Walking out the ground level of the parking lot, I entered the outdoor mall area called Paseo Nuevo. You know how almost everything looks different at night. Lights shine on store windows, shadowing what once was familiar.

With trepidation, I found myself trespassing in another time, a deserted section of the mall I had never seen. I didn’t want to look lost. Why, I live in Santa Barbara now, and should feel accustomed to windy paths through town.

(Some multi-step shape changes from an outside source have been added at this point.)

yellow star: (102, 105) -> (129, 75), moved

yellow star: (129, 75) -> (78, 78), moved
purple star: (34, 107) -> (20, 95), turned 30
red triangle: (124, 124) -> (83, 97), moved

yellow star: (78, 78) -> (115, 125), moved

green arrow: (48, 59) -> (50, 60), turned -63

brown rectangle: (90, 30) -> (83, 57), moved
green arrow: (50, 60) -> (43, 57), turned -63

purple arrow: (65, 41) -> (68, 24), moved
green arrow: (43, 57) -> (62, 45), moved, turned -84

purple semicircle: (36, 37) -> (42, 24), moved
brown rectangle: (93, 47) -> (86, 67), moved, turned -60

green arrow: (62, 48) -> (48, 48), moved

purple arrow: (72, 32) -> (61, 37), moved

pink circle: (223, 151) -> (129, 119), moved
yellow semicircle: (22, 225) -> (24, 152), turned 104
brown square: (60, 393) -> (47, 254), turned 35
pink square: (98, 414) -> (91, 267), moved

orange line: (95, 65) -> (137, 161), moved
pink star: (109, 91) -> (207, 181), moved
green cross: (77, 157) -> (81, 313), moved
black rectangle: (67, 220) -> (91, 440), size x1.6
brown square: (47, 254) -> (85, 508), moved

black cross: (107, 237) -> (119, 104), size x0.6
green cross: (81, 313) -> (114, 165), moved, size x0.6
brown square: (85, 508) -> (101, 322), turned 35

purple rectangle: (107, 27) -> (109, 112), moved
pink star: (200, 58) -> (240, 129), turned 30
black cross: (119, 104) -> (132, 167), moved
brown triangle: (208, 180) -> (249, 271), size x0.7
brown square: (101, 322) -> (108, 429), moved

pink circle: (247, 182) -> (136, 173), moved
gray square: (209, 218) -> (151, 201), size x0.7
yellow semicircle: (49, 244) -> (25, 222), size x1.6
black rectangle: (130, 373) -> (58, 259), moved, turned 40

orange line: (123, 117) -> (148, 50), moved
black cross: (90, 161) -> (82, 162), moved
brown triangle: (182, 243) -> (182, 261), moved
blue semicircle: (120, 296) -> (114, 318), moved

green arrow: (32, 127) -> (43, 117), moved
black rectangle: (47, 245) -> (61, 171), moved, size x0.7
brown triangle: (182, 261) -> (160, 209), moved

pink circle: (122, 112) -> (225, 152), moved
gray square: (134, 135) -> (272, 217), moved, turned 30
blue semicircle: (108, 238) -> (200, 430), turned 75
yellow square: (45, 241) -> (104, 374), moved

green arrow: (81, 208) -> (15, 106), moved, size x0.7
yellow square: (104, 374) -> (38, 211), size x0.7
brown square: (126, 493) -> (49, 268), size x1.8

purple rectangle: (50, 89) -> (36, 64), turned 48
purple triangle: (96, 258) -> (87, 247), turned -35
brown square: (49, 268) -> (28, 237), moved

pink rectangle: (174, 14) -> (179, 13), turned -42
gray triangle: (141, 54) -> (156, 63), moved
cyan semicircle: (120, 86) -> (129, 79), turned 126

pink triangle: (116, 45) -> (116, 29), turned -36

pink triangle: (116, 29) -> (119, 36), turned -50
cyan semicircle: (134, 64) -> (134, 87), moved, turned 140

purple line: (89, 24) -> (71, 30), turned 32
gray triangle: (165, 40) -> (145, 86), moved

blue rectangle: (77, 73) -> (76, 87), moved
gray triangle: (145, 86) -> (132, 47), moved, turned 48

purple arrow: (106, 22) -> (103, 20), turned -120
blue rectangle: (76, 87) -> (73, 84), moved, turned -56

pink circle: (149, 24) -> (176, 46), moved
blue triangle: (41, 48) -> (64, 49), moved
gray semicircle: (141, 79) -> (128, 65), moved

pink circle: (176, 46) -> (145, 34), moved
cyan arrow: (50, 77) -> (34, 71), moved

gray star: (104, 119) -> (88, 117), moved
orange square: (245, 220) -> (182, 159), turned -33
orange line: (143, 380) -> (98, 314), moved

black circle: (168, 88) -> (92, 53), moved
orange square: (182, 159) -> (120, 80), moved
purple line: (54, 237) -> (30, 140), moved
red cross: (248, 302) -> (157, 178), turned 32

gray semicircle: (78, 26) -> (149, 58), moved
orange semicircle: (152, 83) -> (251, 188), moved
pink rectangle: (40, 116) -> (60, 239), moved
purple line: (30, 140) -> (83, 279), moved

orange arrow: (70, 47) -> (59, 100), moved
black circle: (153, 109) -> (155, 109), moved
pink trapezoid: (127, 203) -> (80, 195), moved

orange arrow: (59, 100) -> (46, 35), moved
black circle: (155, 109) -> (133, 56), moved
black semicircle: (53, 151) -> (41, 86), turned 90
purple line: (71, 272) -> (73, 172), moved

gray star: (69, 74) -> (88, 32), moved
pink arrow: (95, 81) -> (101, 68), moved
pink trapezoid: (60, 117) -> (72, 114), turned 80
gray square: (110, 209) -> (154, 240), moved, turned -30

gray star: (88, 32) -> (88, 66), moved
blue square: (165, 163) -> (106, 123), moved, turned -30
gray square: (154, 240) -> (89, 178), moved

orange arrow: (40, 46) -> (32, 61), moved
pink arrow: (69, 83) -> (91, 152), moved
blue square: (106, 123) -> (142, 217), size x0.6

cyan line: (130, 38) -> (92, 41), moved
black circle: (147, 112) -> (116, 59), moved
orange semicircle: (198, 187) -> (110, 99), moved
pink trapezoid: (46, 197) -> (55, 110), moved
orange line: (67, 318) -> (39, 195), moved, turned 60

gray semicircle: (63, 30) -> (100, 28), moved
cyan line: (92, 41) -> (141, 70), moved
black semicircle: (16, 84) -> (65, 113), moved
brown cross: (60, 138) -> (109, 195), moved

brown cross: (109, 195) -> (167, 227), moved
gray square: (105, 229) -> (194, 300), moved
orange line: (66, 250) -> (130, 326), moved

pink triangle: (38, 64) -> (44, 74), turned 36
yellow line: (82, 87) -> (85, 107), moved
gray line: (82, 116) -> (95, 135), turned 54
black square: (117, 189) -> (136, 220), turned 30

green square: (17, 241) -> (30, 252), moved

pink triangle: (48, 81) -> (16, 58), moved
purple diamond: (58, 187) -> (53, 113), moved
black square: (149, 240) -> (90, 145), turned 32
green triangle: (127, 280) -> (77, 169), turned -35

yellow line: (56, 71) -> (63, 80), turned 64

Like a spirit unseen, something was leading me down narrow passageways through the back ends of the mall, fountains sounding like laughter in the night at almost 8:40 p.m. The few people around resembled youthful vampires in disguise, all smiling, all knowing where they were going. But I kept walking, in circles. All to get a free seven-piece gift set at a department store. The night before, having broken a friendship with what felt like a haunted partnership of past relationships, chills ran down my spine as I wondered if his broken spirit was getting me lost in the dimly lit streets of Santa Barbara with his telepathic aura.

Finally I saw a few cars pass by in the near distance, and I thought, that must be the main divide. State Street had an eerie feel to it, like I walked into it haphazardly from a backlot on a movie set. Then I reached Macy’s. Never had I felt that good seeing the department store logo since the Thanksgiving parade in New York City. Ah, so that’s the rub. A transplanted New Yorker lost between two shores. One so real and gritty. The other, a paradisiac elusiveness. A lost spirit, kindred to mine perhaps, that late October night, when the moon eclipses our senses, brought me back to reality.